The Influenza was named flu, which was given by Gagliarde in 1733. The term "Influenza" first appeared in the UK in 1743 [1].
Since the 6th century, there has been a record of influenza epidemics in almost every century. The 1918 flu (the so-called Spanish flu) was by far the most devastating pandemic in the world, infecting more than half the world's population and killing an estimated 20 to 50 million people. The flu swept through Eurasia and also invaded Africa and Oceania [2]. In addition, there were three influenza pandemics in the 20th century, It occurred from 1946 to 1947, from 1957 to 1958 (Asian flu), and from 1968 to 1969 (Hong Kong flu).The pandemics of 1957 and 1968 led to more than 4 million deaths and more than 1 million deaths (38,252), respectively.
Influenza virus is an RNA virus of Orthomyxoviridae. The influenza virus is spherical, and the newly isolated strain is mostly filamentous, with a diameter between 80 and 120 nanometers, and a filamentous influenza virus with a length of up to 400 nanometers. Influenza viruses include human influenza viruses and animal influenza viruses.
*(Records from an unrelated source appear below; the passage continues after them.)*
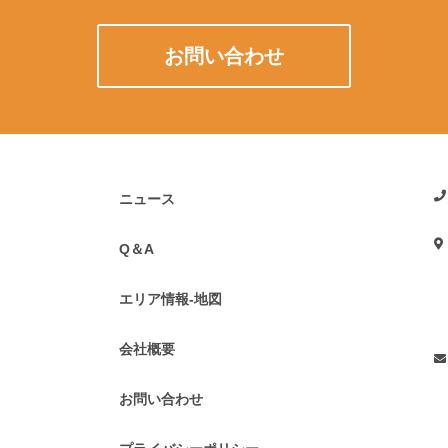
お問い合わせ
ニュース
Q＆A
エリア情報-地図
会社概要
お問い合わせ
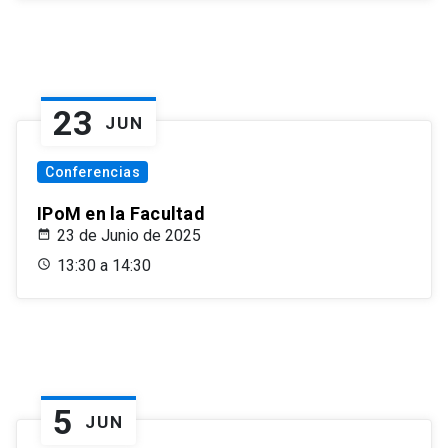
23
JUN
Conferencias
IPoM en la Facultad
23 de Junio de 2025
13:30 a 14:30
5
JUN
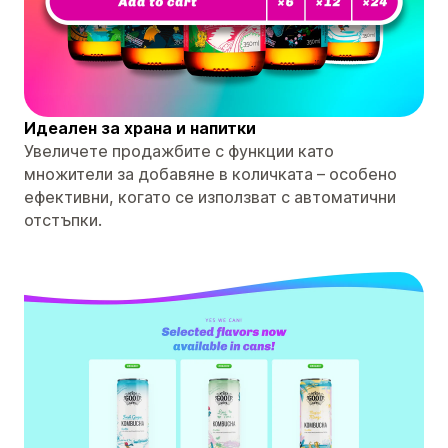
Идеален за храна и напитки
Увеличете продажбите с функции като
множители за добавяне в количката – особено
ефективни, когато се използват с автоматични
отстъпки.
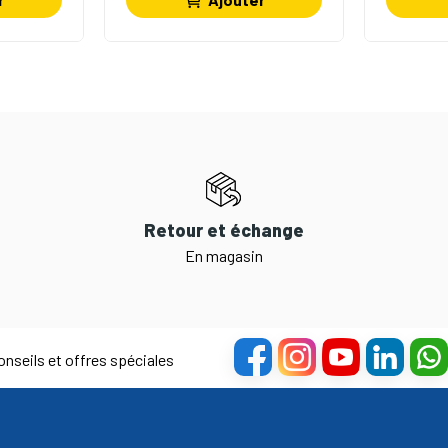
Retour et échange
En magasin
nseils et offres spéciales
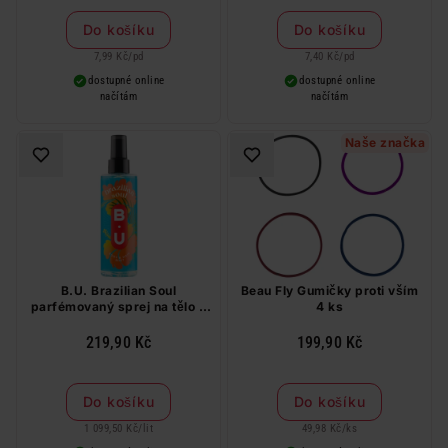
Do košíku
Do košíku
7,99 Kč
/
pd
7,40 Kč
/
pd
dostupné online
dostupné online
načítám
načítám
Naše značka
B.U. Brazilian Soul
Beau Fly Gumičky proti vším
parfémovaný sprej na tělo a
4 ks
vlasy 200 ml
219,90 Kč
199,90 Kč
Do košíku
Do košíku
1 099,50 Kč
/
lit
49,98 Kč
/
ks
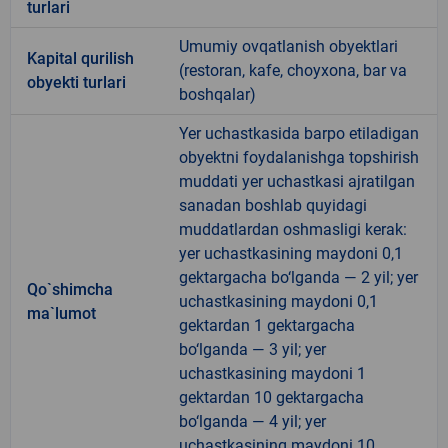
turlari
Umumiy ovqatlanish obyektlari
Kapital qurilish
(restoran, kafe, choyxona, bar va
obyekti turlari
boshqalar)
Yer uchastkasida barpo etiladigan
obyektni foydalanishga topshirish
muddati yer uchastkasi ajratilgan
sanadan boshlab quyidagi
muddatlardan oshmasligi kerak:
yer uchastkasining maydoni 0,1
gektargacha bo‘lganda — 2 yil; yer
Qo`shimcha
uchastkasining maydoni 0,1
ma`lumot
gektardan 1 gektargacha
bo‘lganda — 3 yil; yer
uchastkasining maydoni 1
gektardan 10 gektargacha
bo‘lganda — 4 yil; yer
uchastkasining maydoni 10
Human influenza viruses are divided into type A, B and C, which are the pathogens of influenza.
Influenza A virus is an RNA virus with an eight-segment, single-stranded, negative-sense genome, belonging to the Orthomyxoviridae family. All subtypes of influenza A are known to exist in birds, particularly in waterfowl, and the virus can infect other animals such as pigs, horses, seals, whales and minks.
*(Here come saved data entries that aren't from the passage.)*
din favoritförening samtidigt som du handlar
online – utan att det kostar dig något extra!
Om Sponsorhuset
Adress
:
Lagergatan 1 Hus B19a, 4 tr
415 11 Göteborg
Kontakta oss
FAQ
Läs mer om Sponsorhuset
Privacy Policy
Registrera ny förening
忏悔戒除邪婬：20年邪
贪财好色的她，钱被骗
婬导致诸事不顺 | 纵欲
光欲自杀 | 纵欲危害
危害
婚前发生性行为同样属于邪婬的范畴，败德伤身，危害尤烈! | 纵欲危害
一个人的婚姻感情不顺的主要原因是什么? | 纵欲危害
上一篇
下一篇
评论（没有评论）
The influenza A virus genome consists of eight gene segments encoding 10 proteins: hemagglutinin (HA), neuraminidase (NA), matrix proteins M2 and M1, non-structural proteins NS1 and NS2, nucleocapsid and three A polymerase PB1 (polymerase basic 1), PB2 and PA (polymerase acid) protein [3]. According to the protein structure of hemagglutinin (HA) and neuraminidase (NA) on its surface, it can be divided into many subtypes. So far, influenza A virus has found 16 subtypes of hemagglutinin and 9 subtypes of neuraminidase.
Avian Influenza: Avian influenza (AI) is an influenza A virus. Avian influenza viruses generally only infect birds. This interspecific transmission disorder is thought to be determined by a variety of viral genetic determinants, including viral HA and NA genes, as well as other internal genes such as nuclear proteins and PB2 genes. When the virus undergoes genetic reassortment during replication, resulting in structural changes, it is possible to acquire the ability to infect humans. The avian influenza virus subtypes that can directly infect humans are: H5N1, H7N1, H7N2, H7N3, H7N7, H9N2 and H7N9 subtypes.
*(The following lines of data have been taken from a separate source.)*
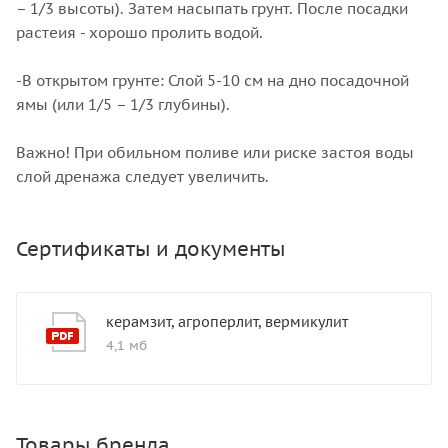
– 1/3 высоты). Затем насыпать грунт. После посадки
растеия - хорошо пролить водой.
-В открытом грунте: Слой 5-10 см на дно посадочной
ямы (или 1/5 – 1/3 глубины).
Важно! При обильном поливе или риске застоя воды
слой дренажа следует увеличить.
Сертификаты и документы
керамзит, агроперлит, вермикулит
4,1 мб
Товары бренда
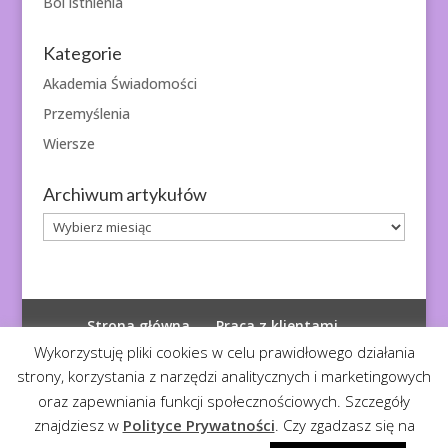
Ból istnienia
Kategorie
Akademia Świadomości
Przemyślenia
Wiersze
Archiwum artykułów
Archiwum
artykułów
Strona główna
Praca z klientami
Polityka prywatności
Wykorzystuję pliki cookies w celu prawidłowego działania
strony, korzystania z narzędzi analitycznych i marketingowych
oraz zapewniania funkcji społecznościowych. Szczegóły
znajdziesz w
Polityce Prywatności
. Czy zgadzasz się na
© 2026
Diagnoza Duszy
| Kopiowanie zabronione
Swine Influenza: Swine influenza (SI) is an acute, highly contagious, swine respiratory disease caused by the swine influenza virus of the Orthomyxoviridae, which is widely prevalent in pigs. The swine influenza virus is an influenza A virus. The main virus types are the classic swine H1N1, avian H1N1 and human H3N2 strains.
Both human influenza viruses and avian influenza viruses have established stable viral lineages in pigs, which may reflect the presence of both avian and human influenza virus receptors in pig epithelial cells [4]. For these reasons, pigs are considered to be possible intermediate hosts (mixed containers) for the production of pandemic influenza viruses by recombination [5]. The study [6] showed that the H1N1 virus genome is a mixture of avian influenza, swine flu and human influenza virus genes.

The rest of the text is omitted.